## Required work
Print each entry again exactly as written, and keep the pictures out.

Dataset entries
------------
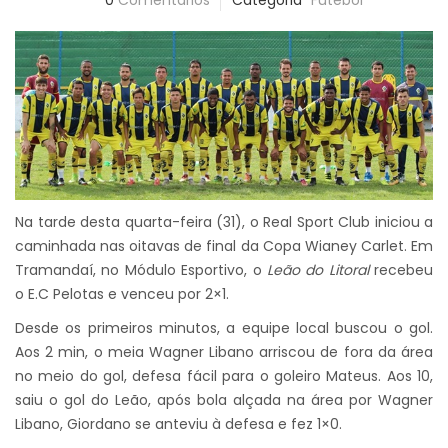
0
Comentários
Categoria
Futebol
Na tarde desta quarta-feira (31), o Real Sport Club iniciou a
caminhada nas oitavas de final da Copa Wianey Carlet. Em
Tramandaí, no Módulo Esportivo, o
Leão do Litoral
recebeu
o E.C Pelotas e venceu por 2×1.
Desde os primeiros minutos, a equipe local buscou o gol.
Aos 2 min, o meia Wagner Libano arriscou de fora da área
no meio do gol, defesa fácil para o goleiro Mateus. Aos 10,
saiu o gol do Leão, após bola alçada na área por Wagner
Libano, Giordano se anteviu à defesa e fez 1×0.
------------
## Reply
0
Comentários
Categoria
Futebol
Na tarde desta quarta-feira (31), o Real Sport Club iniciou a
caminhada nas oitavas de final da Copa Wianey Carlet. Em
Tramandaí, no Módulo Esportivo, o
Leão do Litoral
recebeu
o E.C Pelotas e venceu por 2×1.
Desde os primeiros minutos, a equipe local buscou o gol.
Aos 2 min, o meia Wagner Libano arriscou de fora da área
no meio do gol, defesa fácil para o goleiro Mateus. Aos 10,
saiu o gol do Leão, após bola alçada na área por Wagner
Libano, Giordano se anteviu à defesa e fez 1×0.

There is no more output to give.